Danach kam als Liner am approximalen Kasten ein fließfähiges Komposit (3M Filtek Supreme Flowable Fließfähiges Komposit) zum Einsatz. Um die Verfärbungen am Kavitätenboden abzudecken, die aufgrund der geringen Tiefe der Kavität die Farbwirkung der folgenden Komposit-Schichten negativ beeinflussen könnten, wurde eine Schicht 3M Filtek Universal Restorative Pink Opaquer appliziert. Das in Schichten von maximal 1 mm anwendbare Komposit mit rosa-opaker Färbung und besonders hoher Deckkraft wurde von approximal nach parapulpär angetragen. Die Konsistenz des Pink Opaquer (PO) ähnelt der klassischer Unterfüllungsmaterialien, sodass es sich sehr gut in die Kavität adaptieren lässt. Fertiggelegt wurde die Füllung mit Filtek Supreme XTE Füllungsmaterial. Auf die Ausarbeitung eines stark ausgeprägten okklusalen Reliefs wurde aufgrund der Parafunktionen der Patientin verzichtet.

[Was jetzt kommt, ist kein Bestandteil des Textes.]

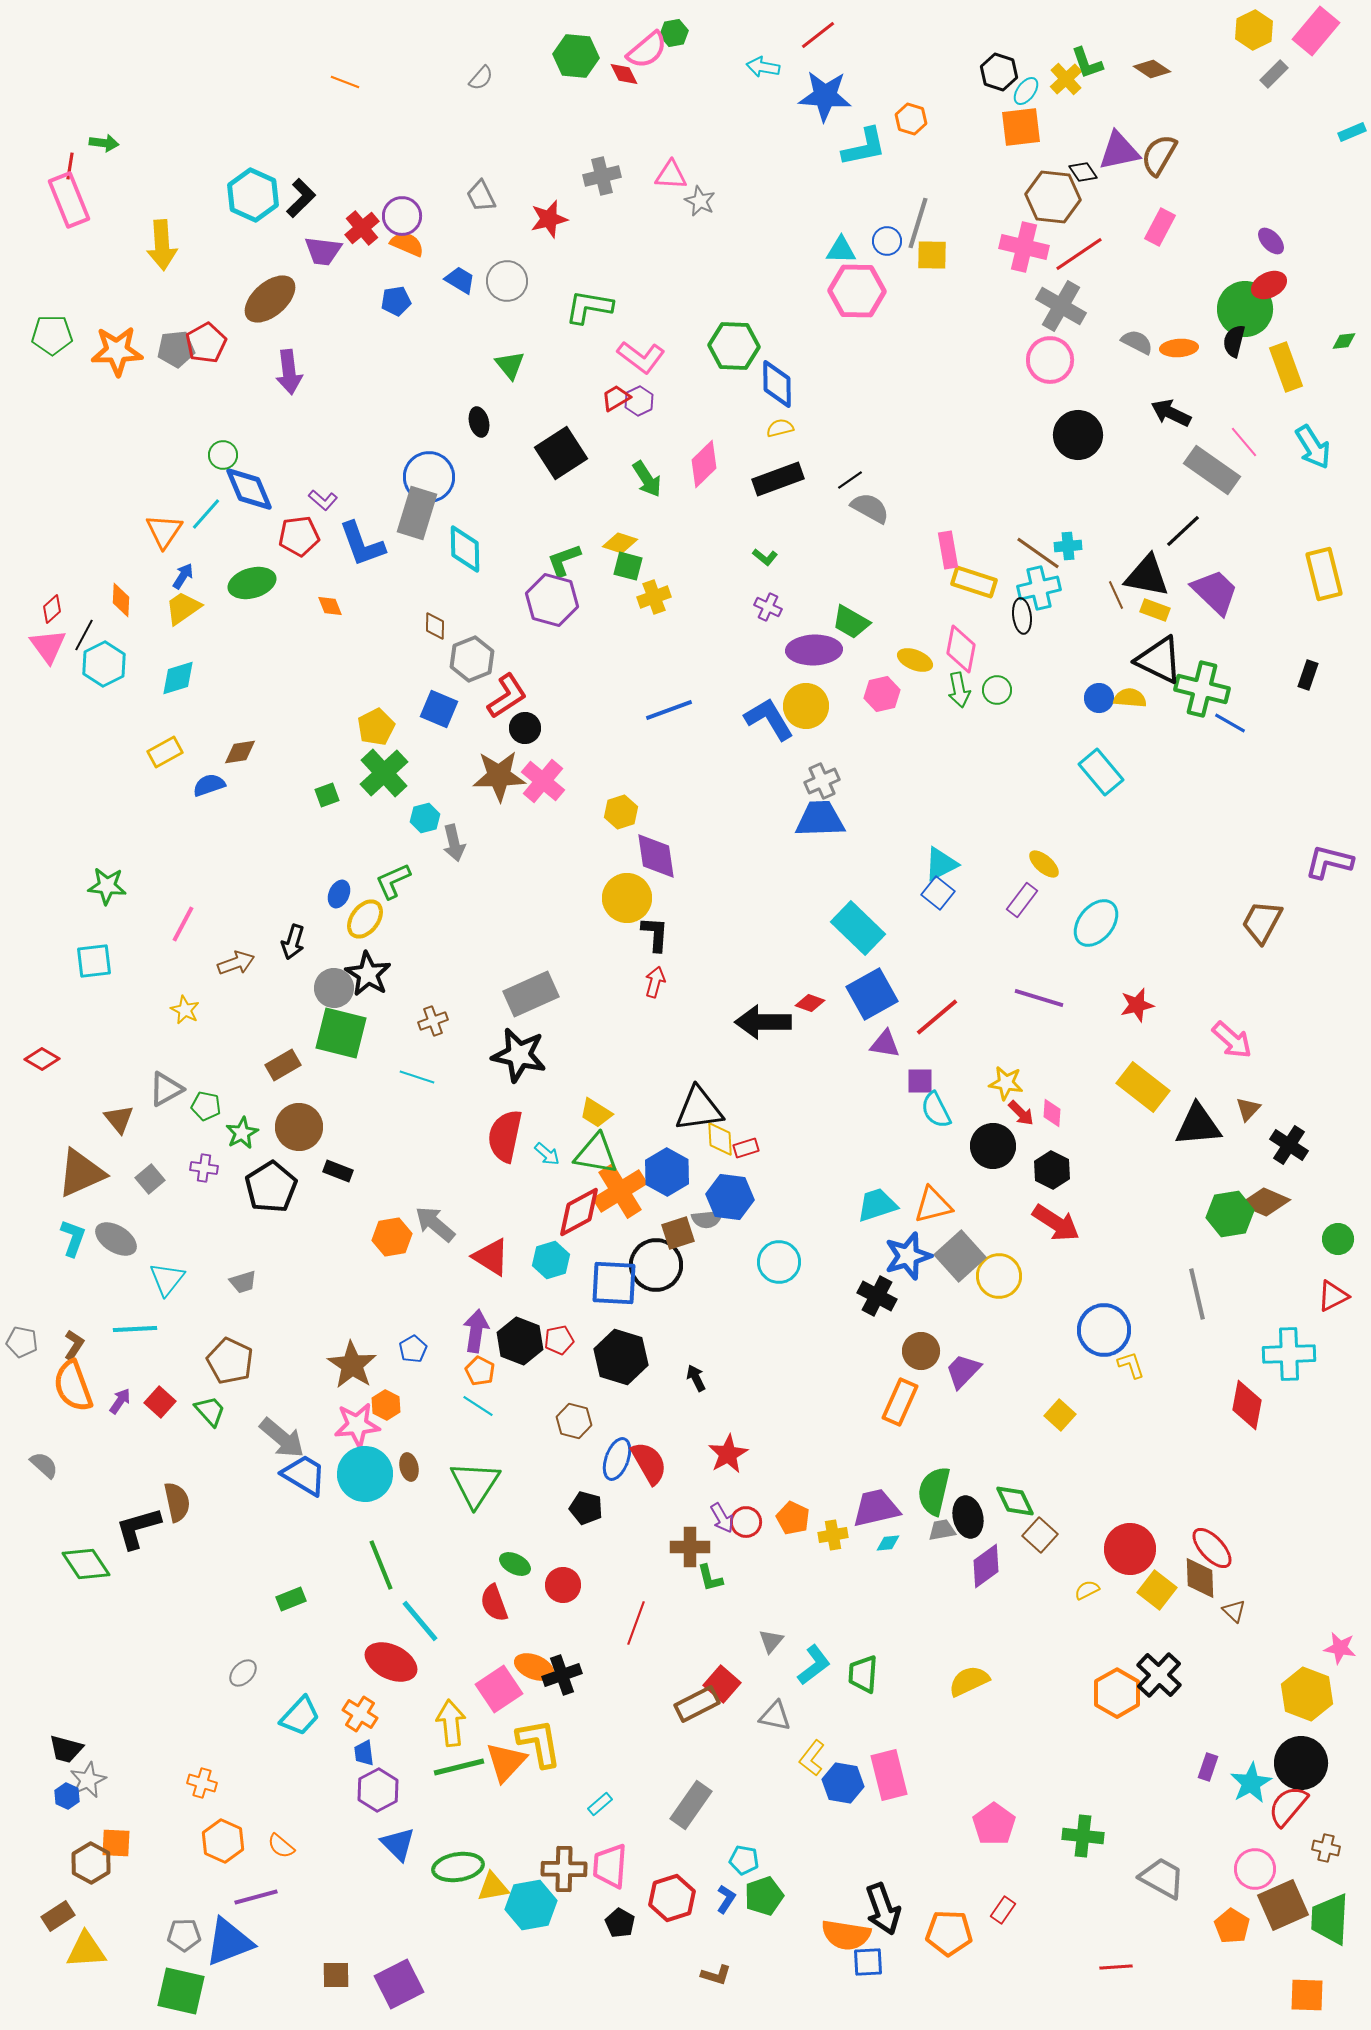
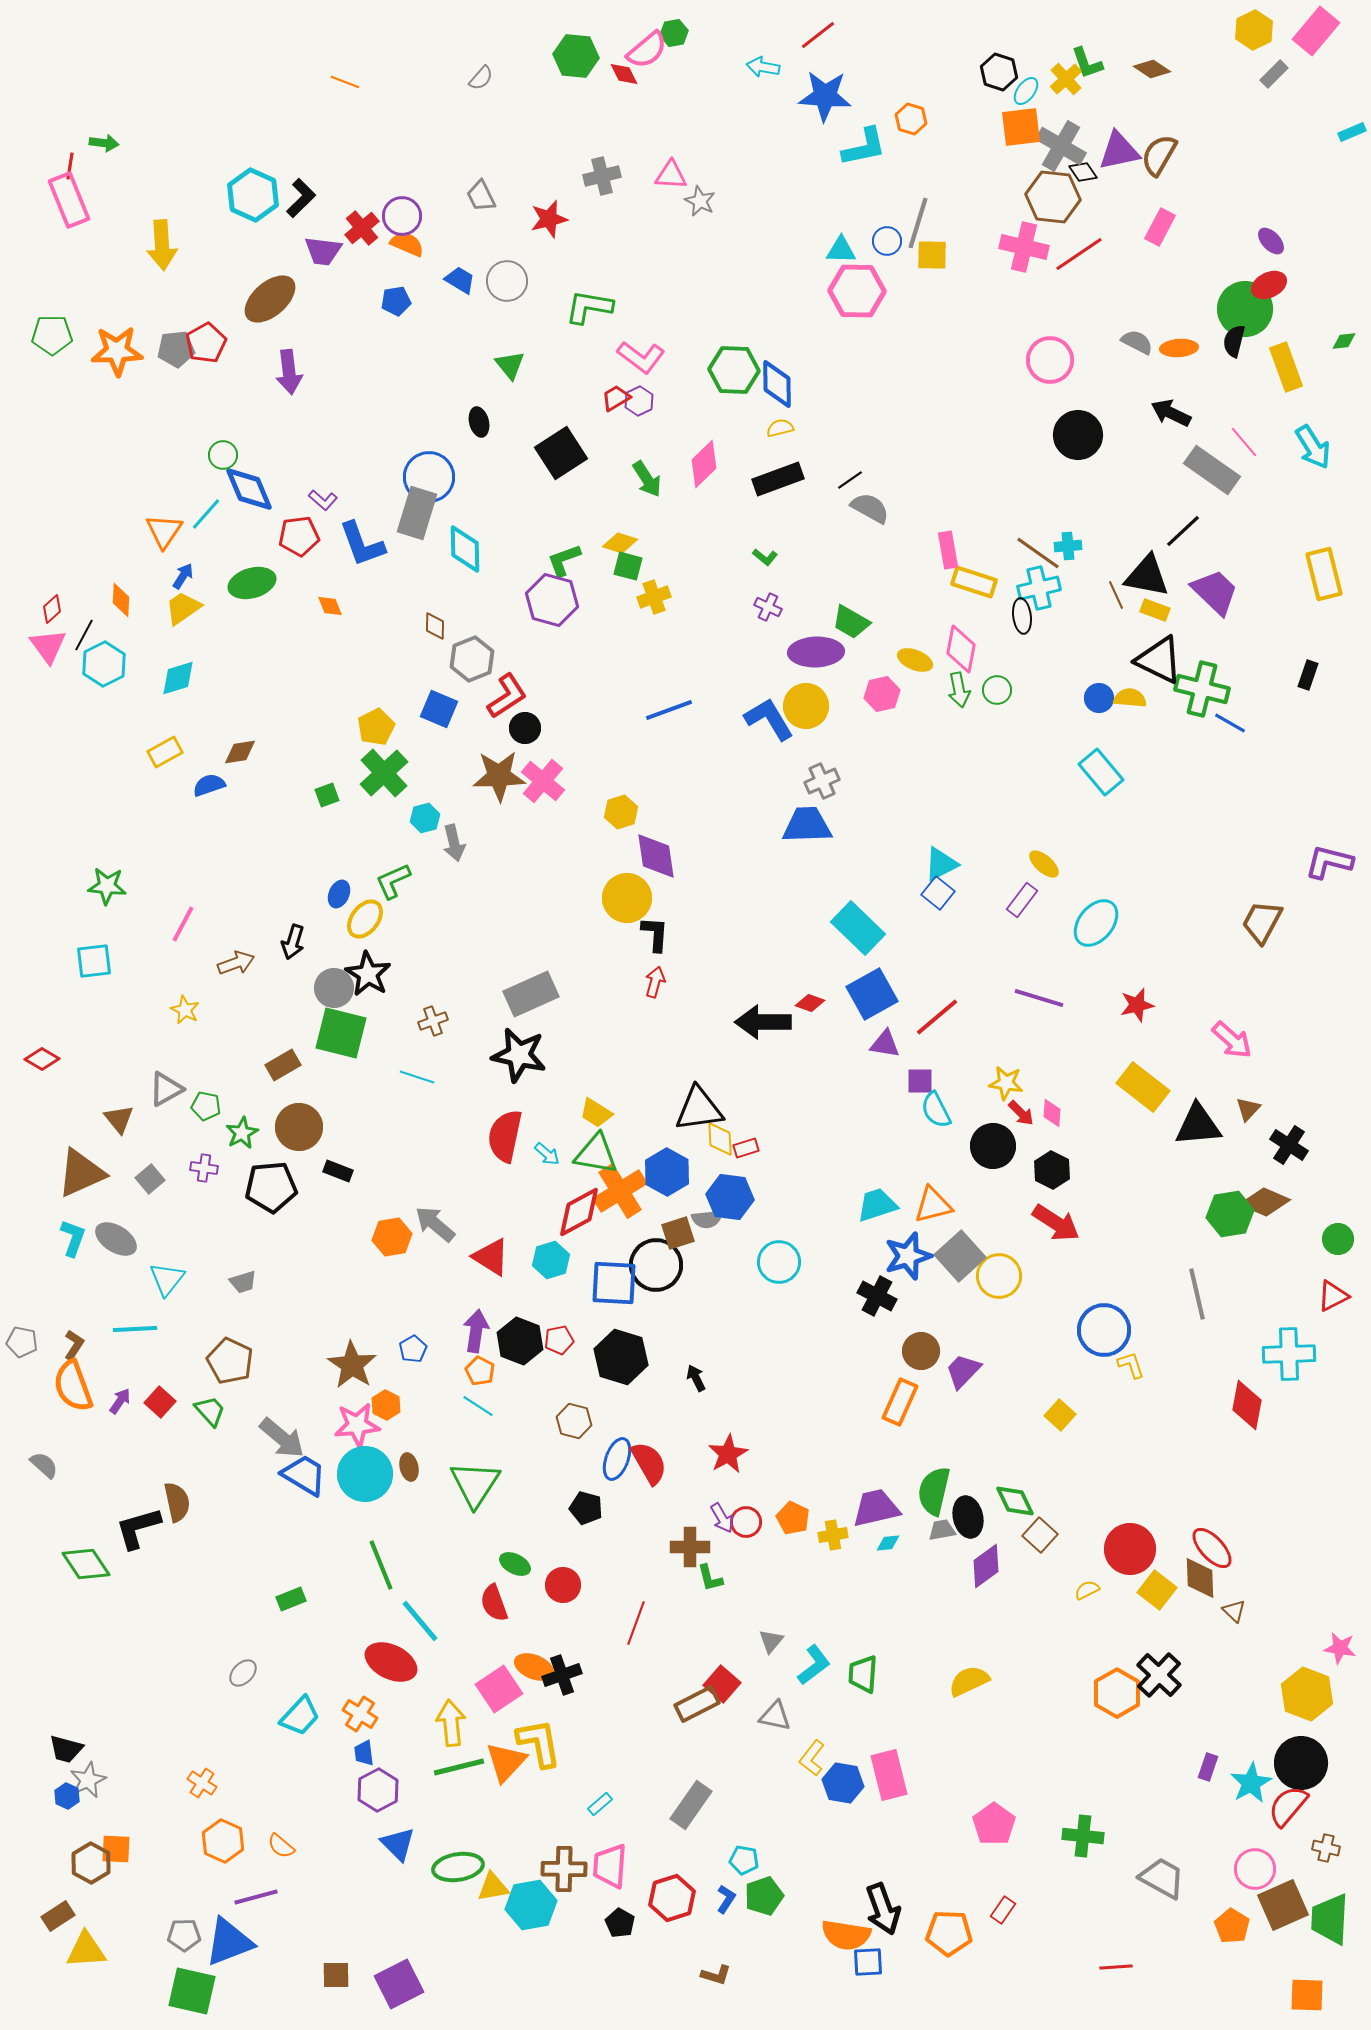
gray cross at (1061, 306): moved 160 px up
green hexagon at (734, 346): moved 24 px down
purple ellipse at (814, 650): moved 2 px right, 2 px down
blue trapezoid at (820, 819): moved 13 px left, 6 px down
black pentagon at (271, 1187): rotated 27 degrees clockwise
orange cross at (202, 1783): rotated 16 degrees clockwise
orange square at (116, 1843): moved 6 px down
green square at (181, 1991): moved 11 px right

Weder medizinisch noch funktionell ergäbe sich durch die Einarbeitung von Fissuren ein Benefit. Die finale Versorgung ist analog zur Situation bei Behandlungsbeginn sehr flach. Die Farbe der Füllung erscheint homogen, ein Durchscheinen der Verfärbungen konnte erfolgreich verhindert werden.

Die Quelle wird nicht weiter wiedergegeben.